Exercise: Copy out exactly the stretch below, from the line with "Filter Coffee Machines" through the line with "Alcohol addiction is", both included; the pictures stay out.

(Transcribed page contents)

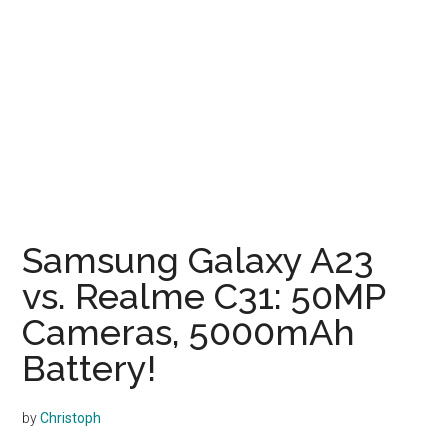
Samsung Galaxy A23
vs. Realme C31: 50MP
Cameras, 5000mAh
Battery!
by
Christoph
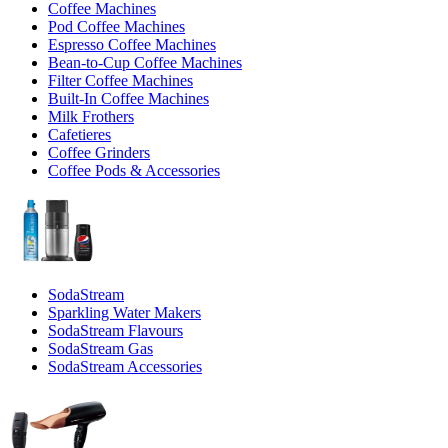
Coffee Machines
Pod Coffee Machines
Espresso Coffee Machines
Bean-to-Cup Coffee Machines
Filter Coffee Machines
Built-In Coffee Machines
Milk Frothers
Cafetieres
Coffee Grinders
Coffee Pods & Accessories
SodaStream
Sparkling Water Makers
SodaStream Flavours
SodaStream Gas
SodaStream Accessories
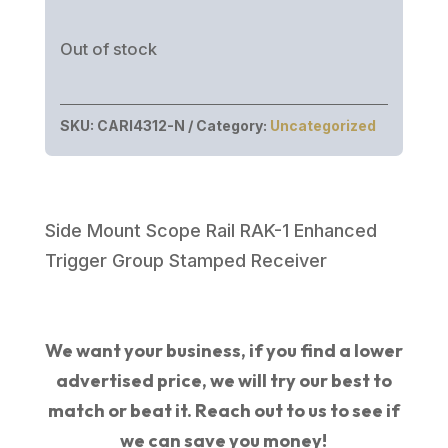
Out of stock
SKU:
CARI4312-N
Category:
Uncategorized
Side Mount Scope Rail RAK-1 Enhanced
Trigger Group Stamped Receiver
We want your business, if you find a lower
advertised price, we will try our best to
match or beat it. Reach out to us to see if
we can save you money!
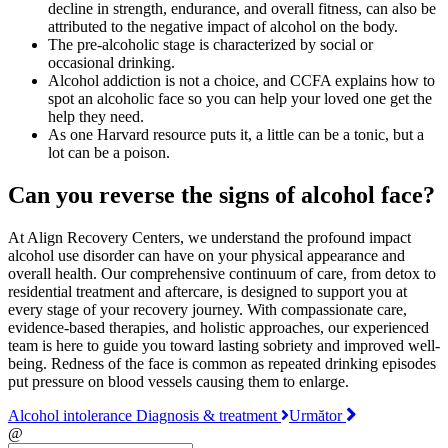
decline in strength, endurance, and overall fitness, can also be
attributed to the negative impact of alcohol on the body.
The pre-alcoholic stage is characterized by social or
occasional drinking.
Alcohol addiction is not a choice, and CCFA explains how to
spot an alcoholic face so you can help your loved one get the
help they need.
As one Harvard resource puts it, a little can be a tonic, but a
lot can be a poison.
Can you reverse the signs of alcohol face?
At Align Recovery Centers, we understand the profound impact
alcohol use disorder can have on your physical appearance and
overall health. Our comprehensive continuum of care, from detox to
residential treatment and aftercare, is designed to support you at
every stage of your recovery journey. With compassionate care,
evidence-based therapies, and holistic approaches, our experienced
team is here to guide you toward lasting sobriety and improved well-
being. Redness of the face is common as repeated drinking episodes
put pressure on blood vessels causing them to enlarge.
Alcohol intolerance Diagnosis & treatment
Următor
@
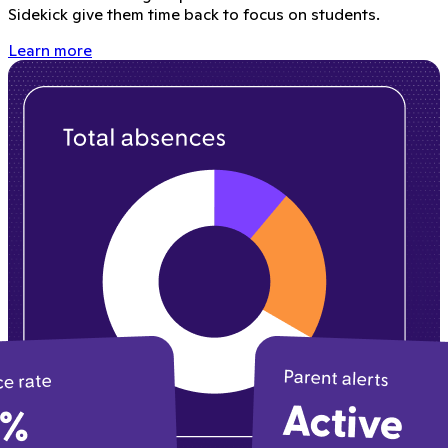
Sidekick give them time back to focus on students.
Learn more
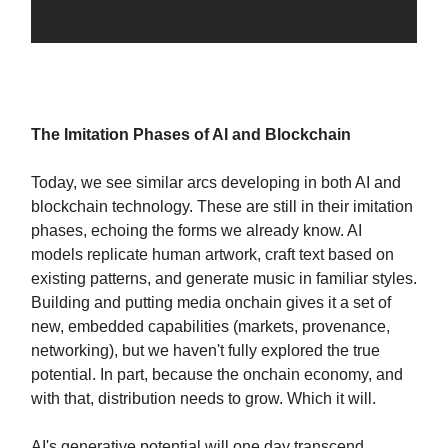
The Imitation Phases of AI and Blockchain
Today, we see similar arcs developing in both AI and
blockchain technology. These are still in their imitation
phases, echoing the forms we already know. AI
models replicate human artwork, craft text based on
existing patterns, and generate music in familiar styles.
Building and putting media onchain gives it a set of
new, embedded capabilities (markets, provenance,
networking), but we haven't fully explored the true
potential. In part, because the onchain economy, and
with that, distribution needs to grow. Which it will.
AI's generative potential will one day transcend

---

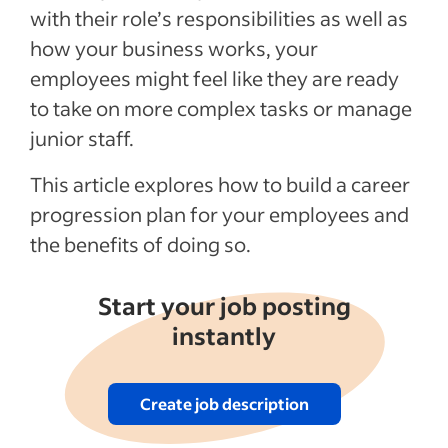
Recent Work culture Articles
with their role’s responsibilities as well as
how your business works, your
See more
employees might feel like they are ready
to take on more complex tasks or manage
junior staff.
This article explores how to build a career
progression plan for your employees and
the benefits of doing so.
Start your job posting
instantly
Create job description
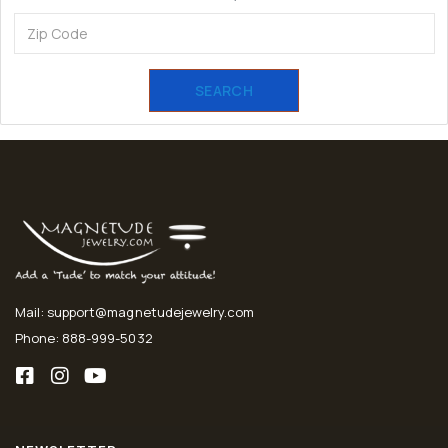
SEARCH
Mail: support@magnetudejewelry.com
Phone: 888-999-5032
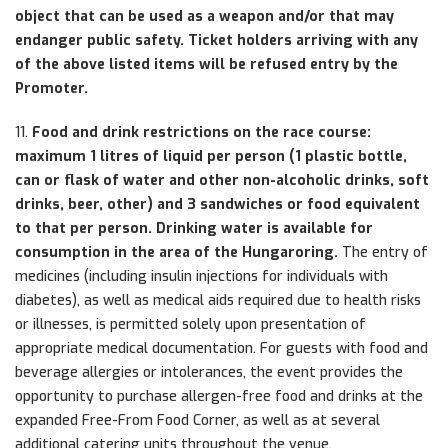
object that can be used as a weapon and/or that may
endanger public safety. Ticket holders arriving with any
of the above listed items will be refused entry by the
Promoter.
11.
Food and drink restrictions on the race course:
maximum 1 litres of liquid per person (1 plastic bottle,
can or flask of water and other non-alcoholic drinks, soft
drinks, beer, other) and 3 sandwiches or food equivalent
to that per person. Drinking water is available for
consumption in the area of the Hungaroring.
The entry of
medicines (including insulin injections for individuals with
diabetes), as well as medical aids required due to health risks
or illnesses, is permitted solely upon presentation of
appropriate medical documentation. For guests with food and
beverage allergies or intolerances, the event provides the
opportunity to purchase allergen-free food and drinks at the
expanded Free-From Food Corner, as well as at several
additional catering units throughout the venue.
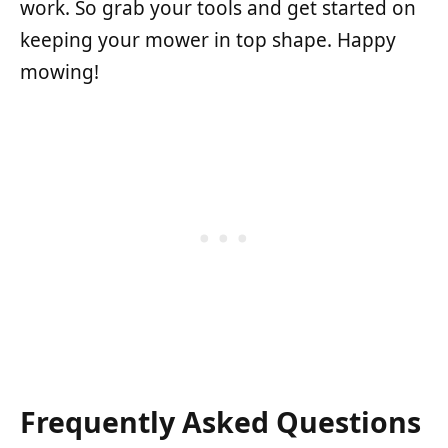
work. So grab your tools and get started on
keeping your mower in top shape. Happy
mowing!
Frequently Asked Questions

Response area:
Filter Coffee Machines
Built-In Coffee Machines
Milk Frothers
Cafetieres
Coffee Grinders
Coffee Pods & Accessories
SodaStream
Sparkling Water Makers
SodaStream Flavours
SodaStream Gas
SodaStream Accessories
Out of stock
SKU:
CARI4312-N
Category:
Uncategorized
Side Mount Scope Rail RAK-1 Enhanced
Trigger Group Stamped Receiver
We want your business, if you find a lower
advertised price, we will try our best to
match or beat it. Reach out to us to see if
we can save you money!
decline in strength, endurance, and overall fitness, can also be
attributed to the negative impact of alcohol on the body.
The pre-alcoholic stage is characterized by social or
occasional drinking.
Alcohol addiction is not a choice, and CCFA explains how to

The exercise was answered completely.